While the discovery of antibiotics revolutionised the way we treat patients with bacterial infections, bacteria have become increasingly resistant to antibiotics, mostly due to the misuse of these medicines. As a consequence, options for treatment of patients infected with multidrug-resistant bacteria are limited to either last-line antibiotics or older antibiotics that were developed several decades ago. These older antibiotics, however, are not always available. The situation is worsened by the fact that only few new antibacterial agents currently are in the pharmaceutical development pipeline.
To assess the availability of selected, potentially useful, older antibiotics, the authors performed a survey in 38 countries, including 35 European countries (26 EU Member States, 4 candidate countries, 3 potential candidate countries and 2 EFTA countries), as well as the United States, Canada and Australia.

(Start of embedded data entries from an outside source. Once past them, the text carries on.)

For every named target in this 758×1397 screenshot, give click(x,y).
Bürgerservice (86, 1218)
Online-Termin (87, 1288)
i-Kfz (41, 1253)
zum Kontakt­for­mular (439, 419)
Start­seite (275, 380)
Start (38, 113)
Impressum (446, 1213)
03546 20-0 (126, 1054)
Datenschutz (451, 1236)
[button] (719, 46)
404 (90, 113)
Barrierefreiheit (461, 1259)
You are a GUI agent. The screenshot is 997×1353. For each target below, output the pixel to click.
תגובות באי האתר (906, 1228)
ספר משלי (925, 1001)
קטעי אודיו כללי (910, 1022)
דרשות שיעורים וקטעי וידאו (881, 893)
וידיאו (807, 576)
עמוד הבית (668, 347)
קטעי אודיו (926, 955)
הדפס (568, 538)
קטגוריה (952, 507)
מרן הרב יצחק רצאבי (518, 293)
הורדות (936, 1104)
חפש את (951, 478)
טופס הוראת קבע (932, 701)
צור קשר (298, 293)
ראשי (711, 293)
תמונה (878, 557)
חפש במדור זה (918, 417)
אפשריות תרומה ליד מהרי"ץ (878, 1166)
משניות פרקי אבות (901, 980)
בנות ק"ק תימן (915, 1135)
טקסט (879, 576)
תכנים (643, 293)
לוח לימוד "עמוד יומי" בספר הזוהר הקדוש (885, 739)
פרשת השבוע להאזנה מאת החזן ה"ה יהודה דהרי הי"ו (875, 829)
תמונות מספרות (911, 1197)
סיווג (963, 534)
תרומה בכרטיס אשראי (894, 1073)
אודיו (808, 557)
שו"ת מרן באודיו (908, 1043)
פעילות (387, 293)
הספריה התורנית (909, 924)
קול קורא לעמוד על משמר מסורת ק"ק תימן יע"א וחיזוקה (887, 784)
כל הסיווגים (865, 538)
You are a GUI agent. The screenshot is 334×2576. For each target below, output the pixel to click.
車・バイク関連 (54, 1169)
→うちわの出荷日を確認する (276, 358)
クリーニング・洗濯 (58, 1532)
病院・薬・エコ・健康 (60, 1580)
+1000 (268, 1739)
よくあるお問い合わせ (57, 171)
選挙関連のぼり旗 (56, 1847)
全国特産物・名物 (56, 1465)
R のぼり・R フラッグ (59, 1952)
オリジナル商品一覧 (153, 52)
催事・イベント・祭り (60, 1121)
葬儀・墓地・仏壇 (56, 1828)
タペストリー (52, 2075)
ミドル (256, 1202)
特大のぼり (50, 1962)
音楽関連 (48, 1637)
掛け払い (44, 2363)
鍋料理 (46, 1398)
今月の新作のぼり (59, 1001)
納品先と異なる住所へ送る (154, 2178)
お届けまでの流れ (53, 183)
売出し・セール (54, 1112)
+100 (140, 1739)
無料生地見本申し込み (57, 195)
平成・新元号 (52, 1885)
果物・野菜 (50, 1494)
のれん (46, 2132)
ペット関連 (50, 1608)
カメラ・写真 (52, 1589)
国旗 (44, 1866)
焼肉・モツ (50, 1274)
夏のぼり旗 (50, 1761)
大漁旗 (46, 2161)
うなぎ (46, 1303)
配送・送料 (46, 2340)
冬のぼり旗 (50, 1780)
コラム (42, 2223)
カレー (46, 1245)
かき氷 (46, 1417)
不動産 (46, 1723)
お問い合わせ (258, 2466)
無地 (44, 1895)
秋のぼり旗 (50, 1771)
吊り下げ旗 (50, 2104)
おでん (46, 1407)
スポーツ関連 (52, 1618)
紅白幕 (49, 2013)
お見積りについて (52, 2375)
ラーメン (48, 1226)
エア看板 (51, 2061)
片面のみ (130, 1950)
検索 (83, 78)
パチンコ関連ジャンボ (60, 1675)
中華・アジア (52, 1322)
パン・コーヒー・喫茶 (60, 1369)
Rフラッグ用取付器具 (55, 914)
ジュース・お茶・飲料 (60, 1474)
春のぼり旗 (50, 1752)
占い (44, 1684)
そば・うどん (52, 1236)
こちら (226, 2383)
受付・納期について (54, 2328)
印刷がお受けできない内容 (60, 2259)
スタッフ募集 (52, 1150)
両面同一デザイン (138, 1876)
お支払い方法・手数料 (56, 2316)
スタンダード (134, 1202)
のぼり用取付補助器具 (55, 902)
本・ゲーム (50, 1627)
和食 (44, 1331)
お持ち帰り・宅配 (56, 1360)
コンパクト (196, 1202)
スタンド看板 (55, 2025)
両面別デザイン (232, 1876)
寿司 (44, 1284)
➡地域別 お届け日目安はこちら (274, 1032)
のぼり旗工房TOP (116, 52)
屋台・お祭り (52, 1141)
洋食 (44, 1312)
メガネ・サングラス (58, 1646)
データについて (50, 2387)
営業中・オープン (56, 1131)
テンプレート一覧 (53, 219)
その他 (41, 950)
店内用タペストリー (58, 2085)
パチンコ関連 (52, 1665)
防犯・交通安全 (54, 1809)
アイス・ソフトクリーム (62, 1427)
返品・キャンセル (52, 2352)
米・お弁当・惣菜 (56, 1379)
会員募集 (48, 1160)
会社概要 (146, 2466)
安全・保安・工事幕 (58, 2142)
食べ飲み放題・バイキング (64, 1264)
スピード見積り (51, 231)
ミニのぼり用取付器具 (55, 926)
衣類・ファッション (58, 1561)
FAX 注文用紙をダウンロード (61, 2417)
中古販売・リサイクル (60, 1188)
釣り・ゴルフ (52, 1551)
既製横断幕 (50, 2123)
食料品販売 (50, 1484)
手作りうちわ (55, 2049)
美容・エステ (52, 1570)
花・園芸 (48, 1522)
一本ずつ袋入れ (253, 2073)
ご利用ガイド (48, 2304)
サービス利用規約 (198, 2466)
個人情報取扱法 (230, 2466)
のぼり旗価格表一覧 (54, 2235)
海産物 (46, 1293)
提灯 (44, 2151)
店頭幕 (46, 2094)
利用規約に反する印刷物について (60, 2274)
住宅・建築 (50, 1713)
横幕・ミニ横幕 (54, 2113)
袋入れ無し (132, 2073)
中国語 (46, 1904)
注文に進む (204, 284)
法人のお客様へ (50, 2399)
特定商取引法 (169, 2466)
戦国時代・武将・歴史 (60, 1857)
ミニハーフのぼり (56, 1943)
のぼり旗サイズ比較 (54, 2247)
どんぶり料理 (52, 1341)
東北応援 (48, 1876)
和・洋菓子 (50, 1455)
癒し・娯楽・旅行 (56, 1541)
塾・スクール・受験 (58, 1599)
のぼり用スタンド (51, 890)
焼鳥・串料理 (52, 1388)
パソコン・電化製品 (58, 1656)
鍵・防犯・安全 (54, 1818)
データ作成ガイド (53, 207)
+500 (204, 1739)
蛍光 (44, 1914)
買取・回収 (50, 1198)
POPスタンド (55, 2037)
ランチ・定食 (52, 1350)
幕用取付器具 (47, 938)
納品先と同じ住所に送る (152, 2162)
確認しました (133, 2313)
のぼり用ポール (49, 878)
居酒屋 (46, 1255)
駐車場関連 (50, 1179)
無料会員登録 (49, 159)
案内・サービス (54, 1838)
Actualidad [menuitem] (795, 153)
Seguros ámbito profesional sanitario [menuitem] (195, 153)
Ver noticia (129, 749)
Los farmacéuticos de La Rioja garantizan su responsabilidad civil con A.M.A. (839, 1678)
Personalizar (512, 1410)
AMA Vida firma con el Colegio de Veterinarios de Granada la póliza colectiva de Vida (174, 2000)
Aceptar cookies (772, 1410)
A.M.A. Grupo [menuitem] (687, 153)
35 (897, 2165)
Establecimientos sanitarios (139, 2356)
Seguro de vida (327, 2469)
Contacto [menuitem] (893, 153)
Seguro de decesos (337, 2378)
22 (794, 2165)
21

From a list of 33 older antibiotics, the authors identified 31 potentially useful systemic antibiotics with activity on resistant bacteria. Most these antibiotics were not available in many countries. For example, 22 of the 33 selected antibiotics were marketed in fewer than 20 of the 38 countries in the survey. Another finding was that the lack of economic sustainability was the primary motive for a company to discontinue marketing of an older antibiotic.
Read the article
ECDC comment: This is the first comprehensive study assessing the availability of older antibiotics with activity against multidrug-resistant bacteria. While additional efforts are still needed on the prudent use of antibiotics and to improve infection control practices, this study underscores the importance of considering making these potentially useful, older antibiotics available for use in all countries to increase the number of options for appropriate patient therapy and as an additional measure to fight antimicrobial resistance.